BRIEF:
Print every line of the listing below, starting with the line that holds "Sharks our presently" and going on through the line that holds "quality, these gamefish", both included, and print nothing else.

DATA RECORDS:
══════
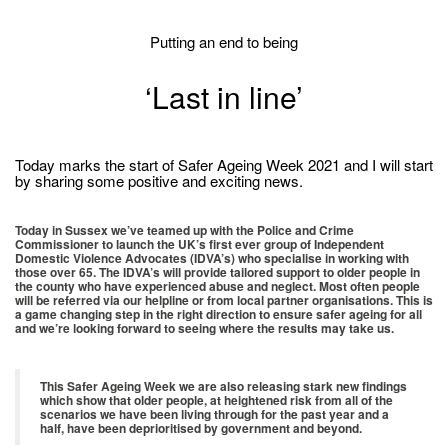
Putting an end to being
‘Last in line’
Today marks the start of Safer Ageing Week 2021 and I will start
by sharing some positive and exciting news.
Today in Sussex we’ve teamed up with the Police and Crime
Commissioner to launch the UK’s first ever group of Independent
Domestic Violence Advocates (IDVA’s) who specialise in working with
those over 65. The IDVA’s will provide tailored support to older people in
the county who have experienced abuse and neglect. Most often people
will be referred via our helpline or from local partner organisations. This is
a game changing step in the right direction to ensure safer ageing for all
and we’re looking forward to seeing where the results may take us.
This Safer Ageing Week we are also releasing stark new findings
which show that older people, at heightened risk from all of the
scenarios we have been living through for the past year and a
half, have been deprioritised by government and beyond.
══════
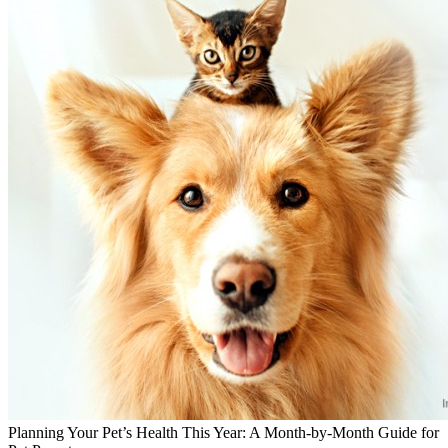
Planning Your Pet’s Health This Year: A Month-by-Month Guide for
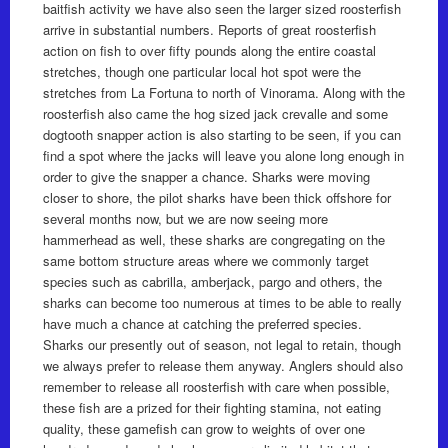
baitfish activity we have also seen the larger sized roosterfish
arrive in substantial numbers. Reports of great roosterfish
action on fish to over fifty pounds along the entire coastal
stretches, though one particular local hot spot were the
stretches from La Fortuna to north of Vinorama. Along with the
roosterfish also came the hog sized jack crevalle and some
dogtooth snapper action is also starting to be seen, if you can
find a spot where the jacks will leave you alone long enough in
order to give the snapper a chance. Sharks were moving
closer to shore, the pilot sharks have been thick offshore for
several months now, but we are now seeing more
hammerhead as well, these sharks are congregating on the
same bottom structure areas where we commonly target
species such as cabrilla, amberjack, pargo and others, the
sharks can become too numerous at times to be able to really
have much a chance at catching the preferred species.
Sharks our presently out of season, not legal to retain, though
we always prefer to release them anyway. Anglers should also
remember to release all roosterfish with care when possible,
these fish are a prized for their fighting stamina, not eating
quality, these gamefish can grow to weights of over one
══════
YOUR SOLUTION:
Sharks our presently out of season, not legal to retain, though
we always prefer to release them anyway. Anglers should also
remember to release all roosterfish with care when possible,
these fish are a prized for their fighting stamina, not eating
quality, these gamefish can grow to weights of over one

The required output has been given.